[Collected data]

· · ·

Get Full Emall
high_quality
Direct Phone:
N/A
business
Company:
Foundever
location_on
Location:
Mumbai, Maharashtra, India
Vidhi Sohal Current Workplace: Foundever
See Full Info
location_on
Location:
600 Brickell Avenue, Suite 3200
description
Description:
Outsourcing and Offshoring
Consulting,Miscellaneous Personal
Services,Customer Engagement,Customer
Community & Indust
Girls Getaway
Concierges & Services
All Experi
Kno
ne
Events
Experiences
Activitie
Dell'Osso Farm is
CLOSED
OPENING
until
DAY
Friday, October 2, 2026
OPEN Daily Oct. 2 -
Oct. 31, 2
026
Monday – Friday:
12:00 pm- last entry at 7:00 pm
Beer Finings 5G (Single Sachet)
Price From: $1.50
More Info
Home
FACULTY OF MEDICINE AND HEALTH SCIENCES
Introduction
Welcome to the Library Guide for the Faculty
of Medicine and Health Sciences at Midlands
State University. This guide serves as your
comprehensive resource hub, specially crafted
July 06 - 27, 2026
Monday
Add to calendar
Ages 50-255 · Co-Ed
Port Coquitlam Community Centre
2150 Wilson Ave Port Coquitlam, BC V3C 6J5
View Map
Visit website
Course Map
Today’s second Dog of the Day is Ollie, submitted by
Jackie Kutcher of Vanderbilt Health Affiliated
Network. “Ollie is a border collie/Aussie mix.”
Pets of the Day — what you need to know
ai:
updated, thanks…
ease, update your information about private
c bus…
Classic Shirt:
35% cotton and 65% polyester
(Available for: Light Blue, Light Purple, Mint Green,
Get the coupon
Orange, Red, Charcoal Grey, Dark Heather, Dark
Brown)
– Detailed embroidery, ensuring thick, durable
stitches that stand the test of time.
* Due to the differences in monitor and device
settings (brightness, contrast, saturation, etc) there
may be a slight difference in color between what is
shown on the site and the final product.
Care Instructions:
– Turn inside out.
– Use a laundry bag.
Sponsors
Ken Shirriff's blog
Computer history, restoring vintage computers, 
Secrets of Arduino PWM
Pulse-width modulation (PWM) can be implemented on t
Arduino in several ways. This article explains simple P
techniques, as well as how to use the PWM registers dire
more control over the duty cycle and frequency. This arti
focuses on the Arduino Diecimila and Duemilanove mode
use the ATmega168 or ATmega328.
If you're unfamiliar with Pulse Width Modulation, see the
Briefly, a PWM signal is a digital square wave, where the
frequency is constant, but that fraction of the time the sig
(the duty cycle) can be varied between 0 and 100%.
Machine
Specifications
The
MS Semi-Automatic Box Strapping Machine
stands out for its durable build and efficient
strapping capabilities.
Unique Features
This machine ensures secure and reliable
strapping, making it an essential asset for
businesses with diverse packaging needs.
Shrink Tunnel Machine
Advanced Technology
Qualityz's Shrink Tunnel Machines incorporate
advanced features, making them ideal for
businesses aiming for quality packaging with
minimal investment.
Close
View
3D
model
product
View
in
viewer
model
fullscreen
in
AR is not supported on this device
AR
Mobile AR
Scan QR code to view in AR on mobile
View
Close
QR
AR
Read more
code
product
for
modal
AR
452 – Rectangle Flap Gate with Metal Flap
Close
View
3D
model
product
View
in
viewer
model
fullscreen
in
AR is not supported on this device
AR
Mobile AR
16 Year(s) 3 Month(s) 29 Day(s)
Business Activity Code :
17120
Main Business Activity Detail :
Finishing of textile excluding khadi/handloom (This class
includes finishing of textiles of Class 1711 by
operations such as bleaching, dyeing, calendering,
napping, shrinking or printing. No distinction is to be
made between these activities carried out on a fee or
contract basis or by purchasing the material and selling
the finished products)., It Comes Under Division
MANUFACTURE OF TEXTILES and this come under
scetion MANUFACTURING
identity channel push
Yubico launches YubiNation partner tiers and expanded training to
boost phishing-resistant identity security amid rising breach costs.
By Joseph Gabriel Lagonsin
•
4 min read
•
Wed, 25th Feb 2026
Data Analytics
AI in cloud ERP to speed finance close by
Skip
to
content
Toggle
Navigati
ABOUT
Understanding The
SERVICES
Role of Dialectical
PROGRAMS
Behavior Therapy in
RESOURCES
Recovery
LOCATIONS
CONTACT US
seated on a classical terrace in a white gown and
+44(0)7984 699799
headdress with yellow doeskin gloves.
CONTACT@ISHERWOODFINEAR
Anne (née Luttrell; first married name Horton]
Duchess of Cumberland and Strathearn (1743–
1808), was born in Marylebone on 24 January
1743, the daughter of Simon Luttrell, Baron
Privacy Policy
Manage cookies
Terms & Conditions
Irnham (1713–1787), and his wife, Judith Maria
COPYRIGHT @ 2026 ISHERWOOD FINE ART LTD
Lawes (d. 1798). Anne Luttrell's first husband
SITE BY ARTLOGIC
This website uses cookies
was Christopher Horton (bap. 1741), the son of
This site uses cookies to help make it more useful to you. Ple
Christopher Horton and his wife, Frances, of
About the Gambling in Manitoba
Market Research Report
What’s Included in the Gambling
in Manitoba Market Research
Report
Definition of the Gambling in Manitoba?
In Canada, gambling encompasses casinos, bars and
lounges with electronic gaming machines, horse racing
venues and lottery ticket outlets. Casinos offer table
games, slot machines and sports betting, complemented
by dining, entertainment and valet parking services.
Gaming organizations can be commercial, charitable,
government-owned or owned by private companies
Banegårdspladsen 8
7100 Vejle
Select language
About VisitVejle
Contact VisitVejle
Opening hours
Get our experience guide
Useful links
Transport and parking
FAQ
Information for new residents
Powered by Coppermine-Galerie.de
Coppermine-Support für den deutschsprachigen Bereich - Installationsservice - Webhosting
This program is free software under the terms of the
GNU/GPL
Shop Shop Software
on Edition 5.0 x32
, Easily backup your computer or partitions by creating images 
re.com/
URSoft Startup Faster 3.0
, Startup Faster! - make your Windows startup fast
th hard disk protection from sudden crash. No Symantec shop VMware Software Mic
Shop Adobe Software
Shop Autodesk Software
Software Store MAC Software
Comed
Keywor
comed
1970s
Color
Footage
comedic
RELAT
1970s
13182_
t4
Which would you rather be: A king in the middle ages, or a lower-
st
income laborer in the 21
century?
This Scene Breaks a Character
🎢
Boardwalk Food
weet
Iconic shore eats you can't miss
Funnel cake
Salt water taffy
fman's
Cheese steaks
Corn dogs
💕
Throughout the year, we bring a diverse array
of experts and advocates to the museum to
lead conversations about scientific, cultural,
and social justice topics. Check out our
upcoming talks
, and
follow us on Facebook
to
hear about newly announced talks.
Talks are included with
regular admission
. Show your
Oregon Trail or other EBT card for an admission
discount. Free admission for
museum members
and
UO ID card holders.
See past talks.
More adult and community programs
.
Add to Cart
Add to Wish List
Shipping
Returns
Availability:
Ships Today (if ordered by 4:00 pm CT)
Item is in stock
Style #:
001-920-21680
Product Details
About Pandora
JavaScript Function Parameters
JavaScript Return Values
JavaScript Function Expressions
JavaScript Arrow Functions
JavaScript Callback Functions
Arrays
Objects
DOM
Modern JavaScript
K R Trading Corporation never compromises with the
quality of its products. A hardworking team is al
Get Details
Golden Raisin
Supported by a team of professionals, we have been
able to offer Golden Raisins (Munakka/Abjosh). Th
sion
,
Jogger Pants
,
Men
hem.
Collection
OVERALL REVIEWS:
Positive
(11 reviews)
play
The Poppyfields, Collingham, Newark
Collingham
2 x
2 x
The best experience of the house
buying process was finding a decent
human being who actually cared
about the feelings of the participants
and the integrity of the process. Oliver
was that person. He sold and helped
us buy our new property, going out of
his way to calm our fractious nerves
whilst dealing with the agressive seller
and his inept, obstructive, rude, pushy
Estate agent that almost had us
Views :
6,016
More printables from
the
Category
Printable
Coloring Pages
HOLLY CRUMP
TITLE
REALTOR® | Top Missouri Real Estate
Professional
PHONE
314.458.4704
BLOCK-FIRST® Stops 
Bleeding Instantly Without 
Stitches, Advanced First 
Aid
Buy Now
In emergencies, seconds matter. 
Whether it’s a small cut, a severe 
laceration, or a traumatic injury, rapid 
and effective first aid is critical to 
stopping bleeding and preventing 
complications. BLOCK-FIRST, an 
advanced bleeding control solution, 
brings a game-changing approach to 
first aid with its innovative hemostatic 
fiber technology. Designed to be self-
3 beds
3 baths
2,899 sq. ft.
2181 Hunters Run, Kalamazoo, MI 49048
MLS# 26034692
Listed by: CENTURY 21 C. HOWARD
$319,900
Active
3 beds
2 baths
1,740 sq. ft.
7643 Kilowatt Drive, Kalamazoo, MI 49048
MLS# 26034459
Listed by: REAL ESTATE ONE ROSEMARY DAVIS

· · ·

What this task involves: Check each line of the records above for "Market", and copy those that have it.

Written response:
Market Research Report
in Manitoba Market Research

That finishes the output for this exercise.